Owen Powell

Personal information
- Born: Fulton, MD

Sport
- Sport: Athletics
- Events: Middle-distance running, Cross country running

Achievements and titles
- Personal bests: 800 m: 1:46.63 (Seattle, 2025) 1500 m: 3:36.49 (Portland, 2025) Mile: 3:56.66 (Boston, 2025) Indoors 1500 m: 3:40.62 (Boston, 2025) AU20R Mile: 3:56.66 (Boston, 2025) 3000m: 8:04.83 (Seattle, 2025)

= Owen Powell (runner) =

American middle-distance runner

Owen Powell is an American middle-distance runner.

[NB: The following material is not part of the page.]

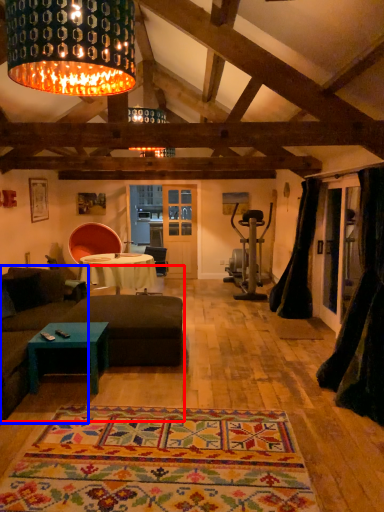 Question: Among these objects, which one is nearest to the camera, studio couch (highlighted by a red box) or couch (highlighted by a blue box)?

Choices:
 (A) studio couch
 (B) couch

Answer: (A) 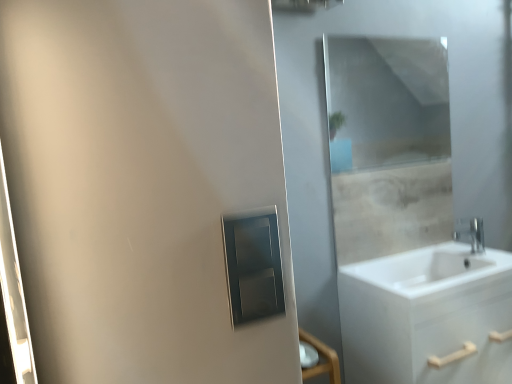 The width and height of the screenshot is (512, 384). Identify the location of free space to the back side of silver metallic faucet at right. (452, 246).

==Early and personal life==
Powell grew up in Eugene, Oregon until he was eleven years-old. His parents Maurica and Andy Powell both ran collegiately at Stanford University and later became coaches at the University of Oregon and then the University of Washington. He has a younger brother, Jake. He attended Mercer Island High School in Washington and only started running seriously late in his freshman year at high school, before later committing to attend the University of Washington in 2025.

==Career==
In September 2024, Powell set the national 3-mile high school record time at the Woodbridge Invitational, finishing ahead of Josiah Tostenson. He ran a 4:02.04 outdoor mile personal best in 2024 and was named the 2023-24 Gatorade Washington Boys Track & Field Player of the Year.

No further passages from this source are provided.